Midway through the set, four women dressed in black with feathers in their hair begun chanting from the audience. It was part of the show, of course, and they made their way through the crowd to take center stage. The singers, including Becky Dawson from Ah Holly Fam'ly and Sarah Winchester from A Weather, initially had a mournful Sacred Harp sound, but this would develop into a joyful gospel wail. Percussionists, similarly staggered throughout the audience, briskly clapped a martial cadence and came together in front of the stage; soon the percussionists and singers and band members were all playing a piece of interlocking parts; phrases would bounce between drums and singers, things would be loud then soft, and the room began to expand like a billowing hot air balloon. There was at least one hair-on-the-back-of-the-neck moment for me; it really is an indescribable thrill to hear unadulterated music coming from so many different points in the room as opposed to having everything come out of a centralized PA speaker. It had me imagining the excitement of a cathedral mass in the days before recorded music, when choirs and mammoth organs would rock congregations on a weekly basis. The show concluded with a 20-piece choir--all dressed in black, with white makeup around their eyes--taking the stage to sing along with all the other musicians assembled there. It was joyous, and Wyland clearly looked ecstatic to be leading the ensemble; while some elements of the music were smeared and not as clearly defined, the celebratory nature of it made any imperfections irrelevant.

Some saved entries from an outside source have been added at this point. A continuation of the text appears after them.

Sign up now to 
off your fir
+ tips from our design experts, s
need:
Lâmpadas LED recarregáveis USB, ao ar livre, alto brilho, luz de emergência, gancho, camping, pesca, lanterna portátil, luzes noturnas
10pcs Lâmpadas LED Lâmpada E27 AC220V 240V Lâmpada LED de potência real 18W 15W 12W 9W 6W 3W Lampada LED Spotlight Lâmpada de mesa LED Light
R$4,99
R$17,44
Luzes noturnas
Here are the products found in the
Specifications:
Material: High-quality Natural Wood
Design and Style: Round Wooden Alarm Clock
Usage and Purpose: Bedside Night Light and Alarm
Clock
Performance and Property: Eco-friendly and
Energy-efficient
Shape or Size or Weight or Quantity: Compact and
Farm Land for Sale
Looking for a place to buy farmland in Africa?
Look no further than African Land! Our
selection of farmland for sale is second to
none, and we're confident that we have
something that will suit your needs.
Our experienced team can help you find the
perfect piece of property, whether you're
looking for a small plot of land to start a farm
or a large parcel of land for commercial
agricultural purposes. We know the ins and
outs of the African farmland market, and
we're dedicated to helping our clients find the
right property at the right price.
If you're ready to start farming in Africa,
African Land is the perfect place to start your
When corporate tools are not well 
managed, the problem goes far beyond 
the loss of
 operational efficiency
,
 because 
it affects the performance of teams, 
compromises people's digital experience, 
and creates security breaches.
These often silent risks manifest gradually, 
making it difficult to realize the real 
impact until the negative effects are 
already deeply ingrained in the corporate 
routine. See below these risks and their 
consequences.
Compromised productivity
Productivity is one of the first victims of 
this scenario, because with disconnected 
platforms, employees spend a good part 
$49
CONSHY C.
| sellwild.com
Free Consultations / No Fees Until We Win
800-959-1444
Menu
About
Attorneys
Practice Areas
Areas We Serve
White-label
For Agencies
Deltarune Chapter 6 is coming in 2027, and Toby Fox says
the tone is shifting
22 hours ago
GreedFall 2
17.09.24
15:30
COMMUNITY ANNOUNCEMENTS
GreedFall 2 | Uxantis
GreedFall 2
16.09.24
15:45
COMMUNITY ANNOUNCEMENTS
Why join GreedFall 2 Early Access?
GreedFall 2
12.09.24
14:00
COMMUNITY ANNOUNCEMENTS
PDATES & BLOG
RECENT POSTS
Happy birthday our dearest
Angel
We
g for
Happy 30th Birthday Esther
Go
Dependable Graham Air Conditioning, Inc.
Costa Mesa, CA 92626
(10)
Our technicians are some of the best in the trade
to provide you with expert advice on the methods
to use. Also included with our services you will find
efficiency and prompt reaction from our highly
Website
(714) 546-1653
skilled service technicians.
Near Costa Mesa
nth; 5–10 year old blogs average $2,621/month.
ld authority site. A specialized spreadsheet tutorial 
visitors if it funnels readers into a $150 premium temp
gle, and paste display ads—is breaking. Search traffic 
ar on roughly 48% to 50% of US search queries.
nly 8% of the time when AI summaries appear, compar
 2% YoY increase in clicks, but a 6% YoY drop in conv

What made Au so vitally refreshing to me after four long days of MusicfestNW was that its sound was entirely enjoyable on its own terms. Many of the big-draw MFNW bands were reunited bands from the '90s (Polvo, Hot Water Music, Scared of Chaka) with a punk influence or aesthetic--all of these bands come with history and baggage, a context that their music needed to be placed in. Without this context, and without that all-important nostalgia factor, the MFNW performances on their own terms didn't always engage--it was like they lacked inherent musical value. Instead of music for music's sake, it felt like you needed to know the way in--you must be this punk to enter and have had X kind of experience as a teen and you can only own these brands of shoes and vote for this sort of candidate. Au doesn't have this problem: It's a celebration of pure sound. You don't need to know any back story; you don't have to have personal memories ingrained in the songs; you certainly don't need to have a tattoo of the band. As Wyland led his very large group through his musical landscapes, it felt like the best school-band concert ever, and there's something educational in Au's music in that it is simply that: music, without politic or lyric or agenda, existing on its own terms instead of reacting to what's around it. It's music. It sounds good.